Social-Cognitive Theories

13-18 How do social-cognitive theorists view personality development, and how do they explore behavior?

social-cognitive perspective views behavior as influenced by the interaction between people’s traits (including their thinking) and their social context.

The social-cognitive perspective on personality, proposed by Albert Bandura (1986, 2006, 2008), emphasizes the interaction of our traits with our situations. Much as nature and nurture always work together, so do individuals and their situations.

Social-cognitive theorists believe we learn many of our behaviors either through conditioning or by observing and imitating others. (That’s the “social” part.) They also emphasize the importance of mental processes: What we think about a situation affects our behavior in that situation. (That’s the “cognitive” part.) Instead of focusing solely on how our environment controls us (behaviorism), social-cognitive theorists focus on how we and our environment interact: How do we interpret and respond to external events?

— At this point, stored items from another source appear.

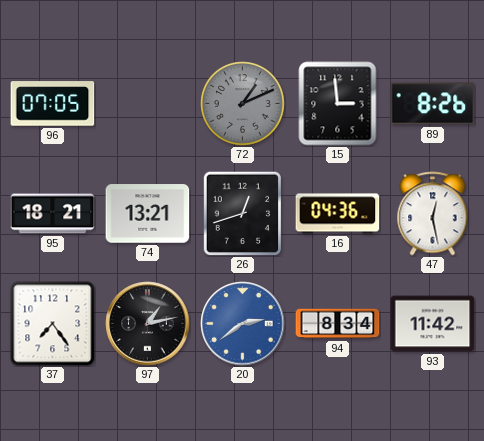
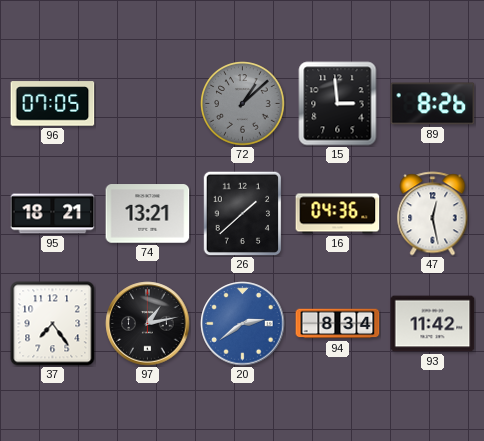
72: 1:11 -> 1:08
26: 12:42 -> 1:38
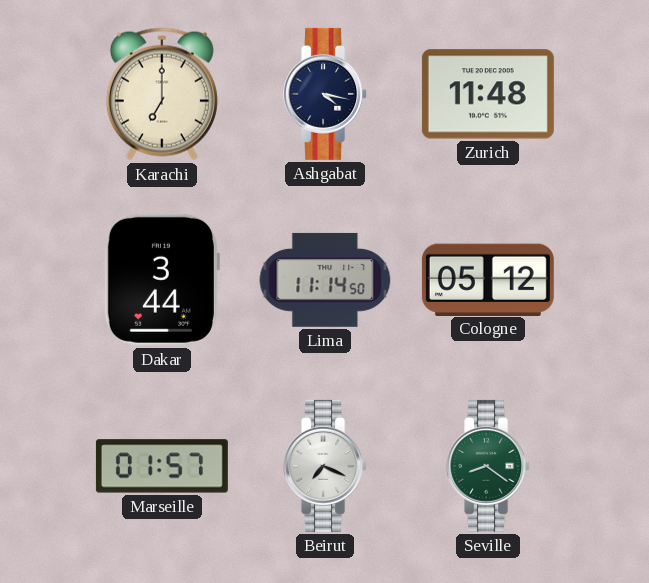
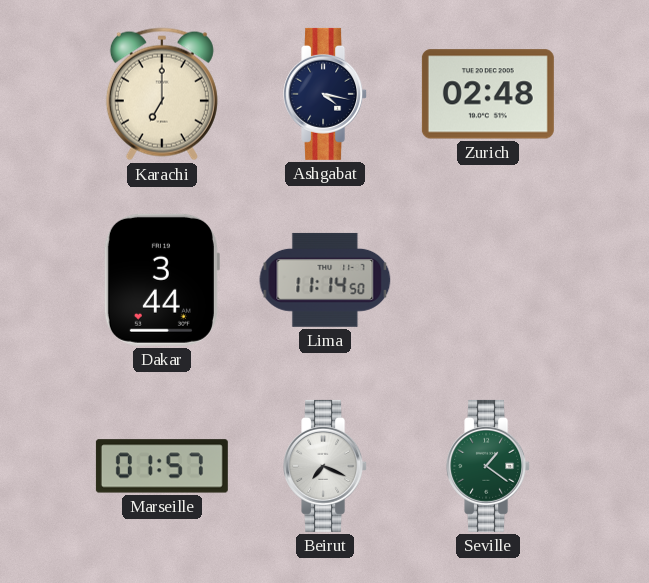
Zurich: 11:48 -> 02:48
Cologne: 05:12 -> none
Seville: 8:21 -> 1:21
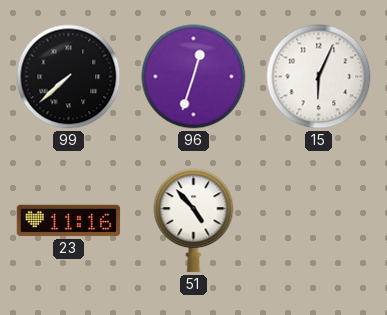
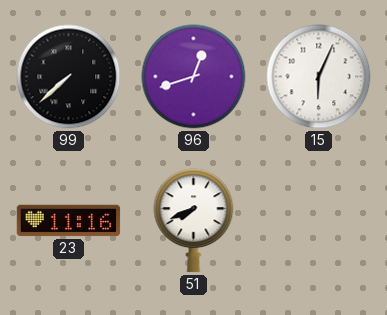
96: 12:33 -> 12:42
51: 4:53 -> 7:41
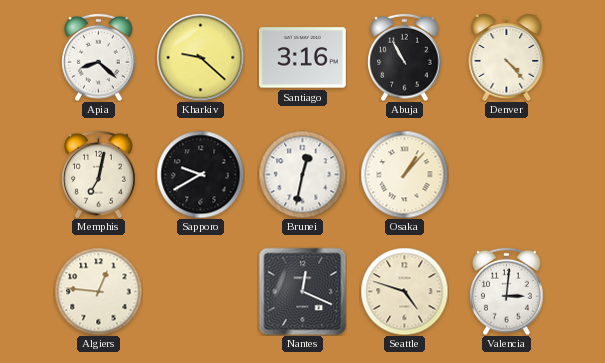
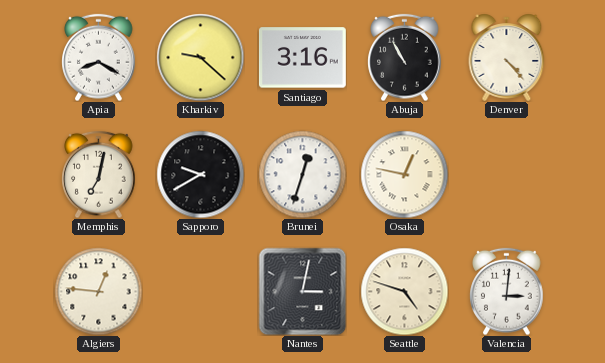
Apia: 8:22 -> 8:20
Brunei: 12:32 -> 12:33
Osaka: 1:07 -> 12:47
Nantes: 12:19 -> 3:02
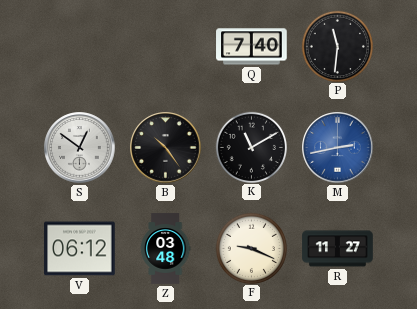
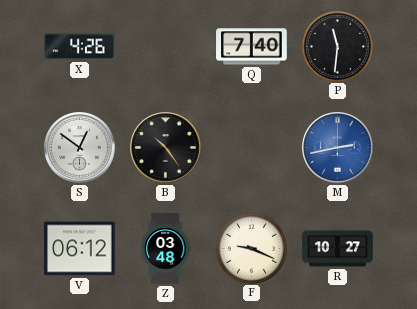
X: none -> 4:26
K: 11:10 -> none
R: 11:27 -> 10:27
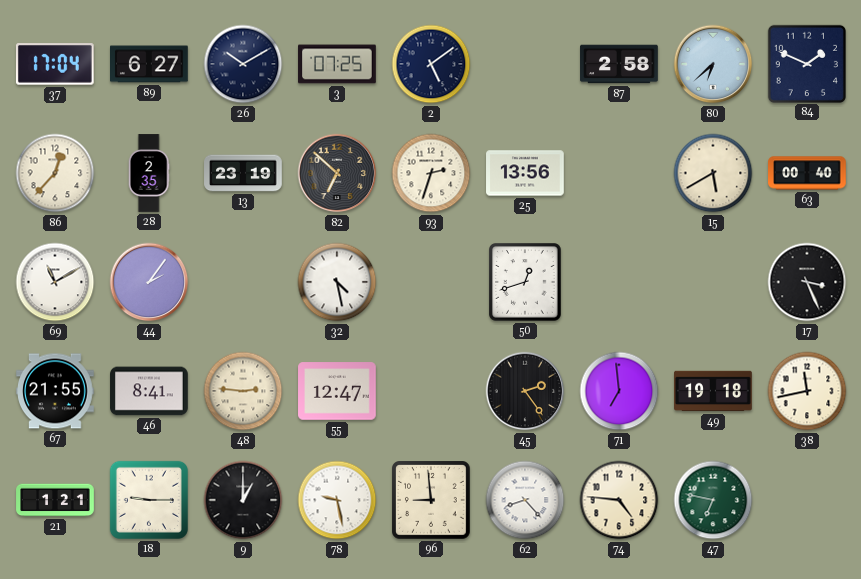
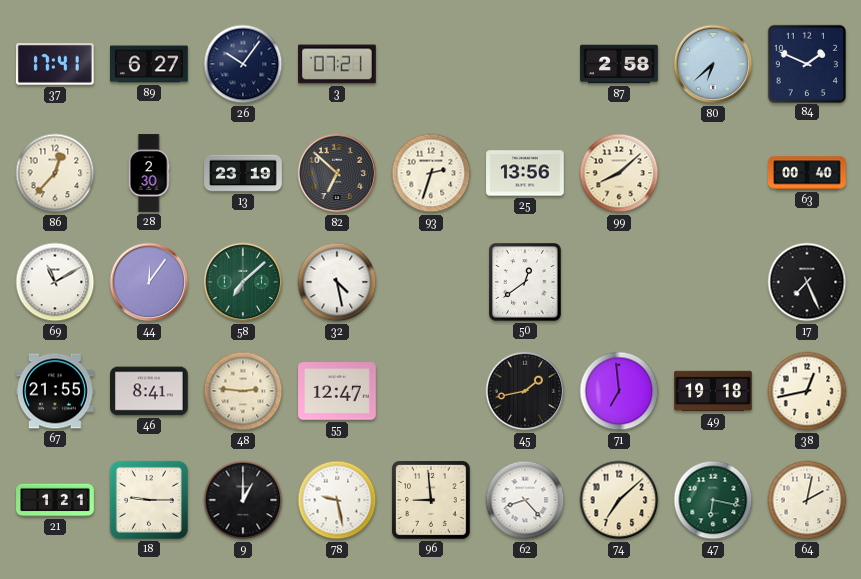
37: 17:04 -> 17:41
26: 10:10 -> 10:06
3: 07:25 -> 07:21
2: 5:09 -> none
28: 2:35 -> 2:30
99: none -> 8:08
15: 5:40 -> none
44: 2:06 -> 12:06
58: none -> 7:08
50: 12:42 -> 12:39
17: 3:26 -> 7:26
45: 2:24 -> 1:43
38: 11:43 -> 12:43
74: 4:46 -> 7:08
47: 6:47 -> 6:17
64: none -> 2:02
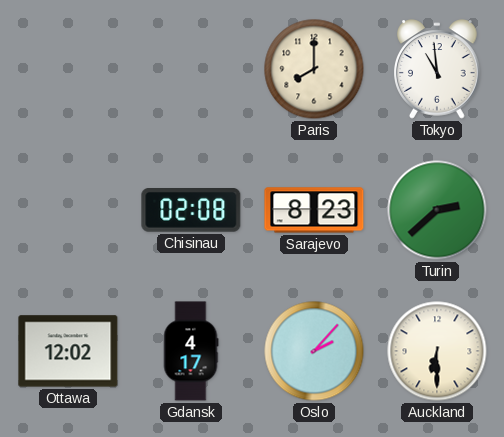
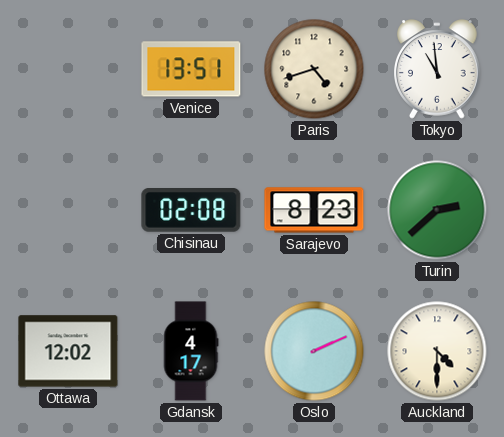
Venice: none -> 13:51
Paris: 8:00 -> 4:42
Oslo: 2:07 -> 2:11
Auckland: 6:30 -> 4:30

How do our schemas, our memories, and our expectations influence our behavior patterns?

Reciprocal Influences

reciprocal determinism the interacting influences of behavior, internal cognition, and environment.

Bandura (1986, 2006) views the person-environment interaction as reciprocal determinism. “Behavior, internal personal factors, and environmental influences,” he said, “all operate as interlocking determinants of each other” (FIGURE 13.6). We can see this interaction in people’s relationships. For example, Rosa’s romantic history (past behavior) influences her attitudes toward new relationships (internal factor), which affects how she now responds to Ryan (environmental factor).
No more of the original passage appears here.